Extracted material START
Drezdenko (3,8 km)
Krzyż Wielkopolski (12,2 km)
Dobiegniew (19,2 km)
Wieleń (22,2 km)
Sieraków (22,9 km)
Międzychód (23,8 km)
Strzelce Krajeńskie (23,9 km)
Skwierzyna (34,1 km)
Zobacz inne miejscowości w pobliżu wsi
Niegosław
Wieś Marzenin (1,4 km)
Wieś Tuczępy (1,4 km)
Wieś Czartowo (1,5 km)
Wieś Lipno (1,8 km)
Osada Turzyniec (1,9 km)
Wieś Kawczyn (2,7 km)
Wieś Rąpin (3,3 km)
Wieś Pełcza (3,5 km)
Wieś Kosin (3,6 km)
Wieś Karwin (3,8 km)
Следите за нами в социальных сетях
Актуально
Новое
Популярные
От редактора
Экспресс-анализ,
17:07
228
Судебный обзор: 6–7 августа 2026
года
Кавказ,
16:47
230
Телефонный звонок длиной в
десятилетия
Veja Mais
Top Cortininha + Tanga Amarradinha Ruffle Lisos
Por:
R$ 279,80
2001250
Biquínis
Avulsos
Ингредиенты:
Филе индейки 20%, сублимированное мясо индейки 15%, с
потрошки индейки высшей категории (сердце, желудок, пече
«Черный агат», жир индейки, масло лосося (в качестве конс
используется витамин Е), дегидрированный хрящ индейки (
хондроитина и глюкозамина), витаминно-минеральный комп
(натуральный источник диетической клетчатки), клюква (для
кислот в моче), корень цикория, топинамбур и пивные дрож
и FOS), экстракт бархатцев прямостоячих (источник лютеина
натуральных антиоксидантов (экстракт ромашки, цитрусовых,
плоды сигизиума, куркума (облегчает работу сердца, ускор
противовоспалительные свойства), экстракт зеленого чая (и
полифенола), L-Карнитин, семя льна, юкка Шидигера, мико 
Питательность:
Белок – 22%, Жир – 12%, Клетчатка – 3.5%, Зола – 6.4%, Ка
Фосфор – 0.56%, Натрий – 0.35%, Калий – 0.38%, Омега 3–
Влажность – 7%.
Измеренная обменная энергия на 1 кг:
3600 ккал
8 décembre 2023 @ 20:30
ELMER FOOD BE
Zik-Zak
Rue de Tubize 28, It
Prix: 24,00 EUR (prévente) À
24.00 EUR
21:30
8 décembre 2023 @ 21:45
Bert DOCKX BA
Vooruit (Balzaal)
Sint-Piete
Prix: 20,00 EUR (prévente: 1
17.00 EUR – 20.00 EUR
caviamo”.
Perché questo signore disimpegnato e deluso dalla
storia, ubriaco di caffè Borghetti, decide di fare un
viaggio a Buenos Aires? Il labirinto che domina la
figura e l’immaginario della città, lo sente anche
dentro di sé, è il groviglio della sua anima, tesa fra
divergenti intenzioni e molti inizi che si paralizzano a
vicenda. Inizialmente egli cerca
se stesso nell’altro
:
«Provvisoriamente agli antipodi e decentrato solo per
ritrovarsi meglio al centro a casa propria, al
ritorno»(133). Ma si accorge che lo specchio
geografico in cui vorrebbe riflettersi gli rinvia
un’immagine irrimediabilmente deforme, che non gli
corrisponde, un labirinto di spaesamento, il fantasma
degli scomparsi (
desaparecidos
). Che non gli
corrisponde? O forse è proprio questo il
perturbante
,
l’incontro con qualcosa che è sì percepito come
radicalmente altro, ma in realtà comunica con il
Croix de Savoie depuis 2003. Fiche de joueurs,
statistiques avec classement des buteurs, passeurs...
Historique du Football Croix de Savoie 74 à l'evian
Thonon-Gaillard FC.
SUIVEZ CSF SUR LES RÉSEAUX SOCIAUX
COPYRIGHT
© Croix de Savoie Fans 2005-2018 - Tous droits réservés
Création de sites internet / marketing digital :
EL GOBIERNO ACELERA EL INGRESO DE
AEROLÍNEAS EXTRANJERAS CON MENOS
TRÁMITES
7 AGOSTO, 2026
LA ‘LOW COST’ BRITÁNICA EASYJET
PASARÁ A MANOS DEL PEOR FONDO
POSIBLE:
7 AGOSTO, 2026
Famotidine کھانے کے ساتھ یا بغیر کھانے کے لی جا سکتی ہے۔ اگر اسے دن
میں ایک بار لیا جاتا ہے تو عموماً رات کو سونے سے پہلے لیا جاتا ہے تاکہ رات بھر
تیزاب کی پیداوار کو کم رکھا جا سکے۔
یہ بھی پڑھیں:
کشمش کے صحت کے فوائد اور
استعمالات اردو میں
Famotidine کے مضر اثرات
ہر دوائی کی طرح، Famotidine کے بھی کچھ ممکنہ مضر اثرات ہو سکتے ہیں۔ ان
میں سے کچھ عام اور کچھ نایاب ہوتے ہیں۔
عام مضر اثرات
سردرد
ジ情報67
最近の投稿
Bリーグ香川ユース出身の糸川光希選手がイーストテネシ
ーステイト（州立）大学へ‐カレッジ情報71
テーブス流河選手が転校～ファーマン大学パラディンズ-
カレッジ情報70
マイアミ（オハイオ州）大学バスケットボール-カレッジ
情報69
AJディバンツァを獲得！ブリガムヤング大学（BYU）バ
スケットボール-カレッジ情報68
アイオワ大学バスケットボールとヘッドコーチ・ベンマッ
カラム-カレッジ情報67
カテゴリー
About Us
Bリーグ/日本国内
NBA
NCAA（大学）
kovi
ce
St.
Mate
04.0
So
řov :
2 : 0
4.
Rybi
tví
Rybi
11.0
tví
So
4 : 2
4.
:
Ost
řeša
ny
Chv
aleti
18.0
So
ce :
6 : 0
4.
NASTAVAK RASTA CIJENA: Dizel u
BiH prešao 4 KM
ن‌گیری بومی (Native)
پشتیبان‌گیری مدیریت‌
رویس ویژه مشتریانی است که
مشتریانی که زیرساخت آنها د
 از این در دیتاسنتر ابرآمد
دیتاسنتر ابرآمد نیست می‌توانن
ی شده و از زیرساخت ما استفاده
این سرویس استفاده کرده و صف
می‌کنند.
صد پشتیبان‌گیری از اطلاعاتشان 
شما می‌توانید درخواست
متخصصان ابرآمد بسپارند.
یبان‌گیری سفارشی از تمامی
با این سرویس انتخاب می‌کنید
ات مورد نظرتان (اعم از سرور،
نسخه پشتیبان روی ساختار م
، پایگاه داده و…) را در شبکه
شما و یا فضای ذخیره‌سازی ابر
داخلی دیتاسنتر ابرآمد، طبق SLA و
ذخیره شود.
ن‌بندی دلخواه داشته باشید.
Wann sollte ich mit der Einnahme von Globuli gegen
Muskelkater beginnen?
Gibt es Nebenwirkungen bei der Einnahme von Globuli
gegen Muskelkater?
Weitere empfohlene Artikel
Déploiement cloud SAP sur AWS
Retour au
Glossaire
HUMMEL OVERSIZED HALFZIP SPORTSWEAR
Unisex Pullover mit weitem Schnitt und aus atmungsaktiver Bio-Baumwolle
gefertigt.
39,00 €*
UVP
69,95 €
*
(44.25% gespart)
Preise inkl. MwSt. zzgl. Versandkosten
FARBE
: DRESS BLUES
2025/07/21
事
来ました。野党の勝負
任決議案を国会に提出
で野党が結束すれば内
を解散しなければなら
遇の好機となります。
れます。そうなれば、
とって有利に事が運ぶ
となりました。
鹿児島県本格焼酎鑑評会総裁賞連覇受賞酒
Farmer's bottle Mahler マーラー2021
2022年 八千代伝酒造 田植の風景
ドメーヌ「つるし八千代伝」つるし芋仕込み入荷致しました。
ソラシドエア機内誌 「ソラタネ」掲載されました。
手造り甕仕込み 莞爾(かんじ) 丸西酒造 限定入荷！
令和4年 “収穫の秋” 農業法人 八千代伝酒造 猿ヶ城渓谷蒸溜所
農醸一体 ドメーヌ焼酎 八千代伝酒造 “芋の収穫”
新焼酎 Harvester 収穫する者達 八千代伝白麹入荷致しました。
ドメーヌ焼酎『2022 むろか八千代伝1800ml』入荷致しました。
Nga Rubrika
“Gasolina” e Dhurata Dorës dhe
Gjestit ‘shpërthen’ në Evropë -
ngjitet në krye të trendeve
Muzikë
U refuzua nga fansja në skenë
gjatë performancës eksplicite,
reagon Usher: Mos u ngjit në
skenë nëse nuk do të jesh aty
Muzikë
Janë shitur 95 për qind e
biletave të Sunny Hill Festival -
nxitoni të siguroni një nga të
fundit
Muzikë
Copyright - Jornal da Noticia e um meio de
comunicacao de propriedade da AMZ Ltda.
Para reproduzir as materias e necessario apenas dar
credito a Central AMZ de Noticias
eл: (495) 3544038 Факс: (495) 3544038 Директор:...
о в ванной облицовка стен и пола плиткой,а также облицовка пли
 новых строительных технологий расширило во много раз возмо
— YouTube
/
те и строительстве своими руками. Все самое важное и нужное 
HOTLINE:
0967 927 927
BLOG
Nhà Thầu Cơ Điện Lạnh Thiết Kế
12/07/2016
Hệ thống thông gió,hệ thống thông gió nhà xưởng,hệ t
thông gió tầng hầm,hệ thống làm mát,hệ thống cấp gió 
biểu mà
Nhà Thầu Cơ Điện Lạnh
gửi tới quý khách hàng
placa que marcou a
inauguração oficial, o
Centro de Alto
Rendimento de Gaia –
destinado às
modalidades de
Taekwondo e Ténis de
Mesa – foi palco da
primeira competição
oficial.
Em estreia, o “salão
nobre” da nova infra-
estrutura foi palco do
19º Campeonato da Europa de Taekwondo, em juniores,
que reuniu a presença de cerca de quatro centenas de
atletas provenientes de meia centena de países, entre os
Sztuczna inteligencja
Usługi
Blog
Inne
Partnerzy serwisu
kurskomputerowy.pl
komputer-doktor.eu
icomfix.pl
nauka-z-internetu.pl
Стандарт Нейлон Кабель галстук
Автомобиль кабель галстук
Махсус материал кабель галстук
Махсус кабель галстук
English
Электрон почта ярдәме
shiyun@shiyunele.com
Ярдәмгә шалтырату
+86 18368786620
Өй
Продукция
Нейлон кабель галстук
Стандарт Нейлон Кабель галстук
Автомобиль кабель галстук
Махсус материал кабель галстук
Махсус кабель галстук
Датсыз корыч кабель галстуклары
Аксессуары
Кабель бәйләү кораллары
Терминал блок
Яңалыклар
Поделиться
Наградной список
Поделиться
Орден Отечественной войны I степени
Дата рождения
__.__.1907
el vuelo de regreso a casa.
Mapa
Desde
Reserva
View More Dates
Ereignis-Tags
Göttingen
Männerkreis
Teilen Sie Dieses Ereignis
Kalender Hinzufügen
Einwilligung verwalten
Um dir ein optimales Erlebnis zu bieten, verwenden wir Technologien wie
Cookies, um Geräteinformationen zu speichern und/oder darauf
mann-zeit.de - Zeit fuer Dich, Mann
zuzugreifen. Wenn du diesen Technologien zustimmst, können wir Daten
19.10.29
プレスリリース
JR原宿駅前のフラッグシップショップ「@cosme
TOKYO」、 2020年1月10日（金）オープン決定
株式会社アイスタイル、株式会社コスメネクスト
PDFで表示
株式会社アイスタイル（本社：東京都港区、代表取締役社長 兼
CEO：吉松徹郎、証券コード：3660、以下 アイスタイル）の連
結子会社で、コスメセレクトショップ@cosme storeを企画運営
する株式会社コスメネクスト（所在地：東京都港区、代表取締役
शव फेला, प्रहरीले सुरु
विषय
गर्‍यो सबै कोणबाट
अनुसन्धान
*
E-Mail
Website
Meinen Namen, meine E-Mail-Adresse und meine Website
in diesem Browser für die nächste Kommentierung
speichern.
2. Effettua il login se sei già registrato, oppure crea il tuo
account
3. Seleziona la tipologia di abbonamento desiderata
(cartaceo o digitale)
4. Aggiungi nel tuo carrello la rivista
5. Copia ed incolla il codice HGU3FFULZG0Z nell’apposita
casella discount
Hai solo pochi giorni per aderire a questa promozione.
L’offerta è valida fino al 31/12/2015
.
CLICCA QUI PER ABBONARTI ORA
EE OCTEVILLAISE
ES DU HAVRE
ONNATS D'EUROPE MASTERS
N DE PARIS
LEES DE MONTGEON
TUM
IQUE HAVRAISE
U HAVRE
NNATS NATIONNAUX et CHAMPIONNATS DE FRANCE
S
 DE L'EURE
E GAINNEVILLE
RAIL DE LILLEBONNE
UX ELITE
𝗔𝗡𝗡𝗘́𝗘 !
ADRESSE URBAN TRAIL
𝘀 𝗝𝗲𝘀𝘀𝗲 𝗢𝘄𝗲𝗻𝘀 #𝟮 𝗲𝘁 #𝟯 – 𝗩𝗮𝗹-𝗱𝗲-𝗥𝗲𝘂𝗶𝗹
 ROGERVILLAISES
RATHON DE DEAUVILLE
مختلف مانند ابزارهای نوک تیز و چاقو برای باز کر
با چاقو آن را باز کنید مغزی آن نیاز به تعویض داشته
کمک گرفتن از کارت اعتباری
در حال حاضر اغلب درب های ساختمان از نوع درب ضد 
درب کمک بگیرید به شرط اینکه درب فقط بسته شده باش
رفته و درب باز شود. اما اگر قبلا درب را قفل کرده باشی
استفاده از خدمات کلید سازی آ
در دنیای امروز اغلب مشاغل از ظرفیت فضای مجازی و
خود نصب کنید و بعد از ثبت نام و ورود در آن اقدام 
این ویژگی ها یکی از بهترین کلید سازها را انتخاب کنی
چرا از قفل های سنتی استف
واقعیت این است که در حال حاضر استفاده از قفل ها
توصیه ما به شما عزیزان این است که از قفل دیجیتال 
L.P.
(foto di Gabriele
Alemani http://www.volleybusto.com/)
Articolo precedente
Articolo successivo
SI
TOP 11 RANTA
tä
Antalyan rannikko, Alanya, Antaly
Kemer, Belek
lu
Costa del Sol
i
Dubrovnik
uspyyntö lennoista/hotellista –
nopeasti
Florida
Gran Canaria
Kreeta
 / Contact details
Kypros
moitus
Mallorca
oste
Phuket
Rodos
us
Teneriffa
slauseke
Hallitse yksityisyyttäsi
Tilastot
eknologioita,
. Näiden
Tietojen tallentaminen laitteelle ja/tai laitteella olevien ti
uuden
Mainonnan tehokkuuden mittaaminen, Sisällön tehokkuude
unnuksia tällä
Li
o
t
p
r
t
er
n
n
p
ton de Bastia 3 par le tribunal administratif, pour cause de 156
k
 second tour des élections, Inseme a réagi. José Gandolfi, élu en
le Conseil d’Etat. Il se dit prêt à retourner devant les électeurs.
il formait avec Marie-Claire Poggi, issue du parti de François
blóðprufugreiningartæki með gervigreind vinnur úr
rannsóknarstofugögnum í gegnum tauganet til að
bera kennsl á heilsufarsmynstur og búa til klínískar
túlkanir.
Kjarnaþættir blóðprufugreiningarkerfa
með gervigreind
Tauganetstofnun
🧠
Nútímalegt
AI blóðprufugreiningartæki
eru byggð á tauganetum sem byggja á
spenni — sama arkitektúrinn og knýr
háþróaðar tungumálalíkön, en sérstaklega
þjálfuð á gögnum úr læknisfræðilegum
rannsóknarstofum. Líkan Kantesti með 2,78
Extracted material END
• Task to carry out
The first line of the entries, the line with "используется витамин Е), дегидрированный", and every line between them should be retyped exactly, and nothing else.

• Response to the exercise
Drezdenko (3,8 km)
Krzyż Wielkopolski (12,2 km)
Dobiegniew (19,2 km)
Wieleń (22,2 km)
Sieraków (22,9 km)
Międzychód (23,8 km)
Strzelce Krajeńskie (23,9 km)
Skwierzyna (34,1 km)
Zobacz inne miejscowości w pobliżu wsi
Niegosław
Wieś Marzenin (1,4 km)
Wieś Tuczępy (1,4 km)
Wieś Czartowo (1,5 km)
Wieś Lipno (1,8 km)
Osada Turzyniec (1,9 km)
Wieś Kawczyn (2,7 km)
Wieś Rąpin (3,3 km)
Wieś Pełcza (3,5 km)
Wieś Kosin (3,6 km)
Wieś Karwin (3,8 km)
Следите за нами в социальных сетях
Актуально
Новое
Популярные
От редактора
Экспресс-анализ,
17:07
228
Судебный обзор: 6–7 августа 2026
года
Кавказ,
16:47
230
Телефонный звонок длиной в
десятилетия
Veja Mais
Top Cortininha + Tanga Amarradinha Ruffle Lisos
Por:
R$ 279,80
2001250
Biquínis
Avulsos
Ингредиенты:
Филе индейки 20%, сублимированное мясо индейки 15%, с
потрошки индейки высшей категории (сердце, желудок, пече
«Черный агат», жир индейки, масло лосося (в качестве конс
используется витамин Е), дегидрированный хрящ индейки (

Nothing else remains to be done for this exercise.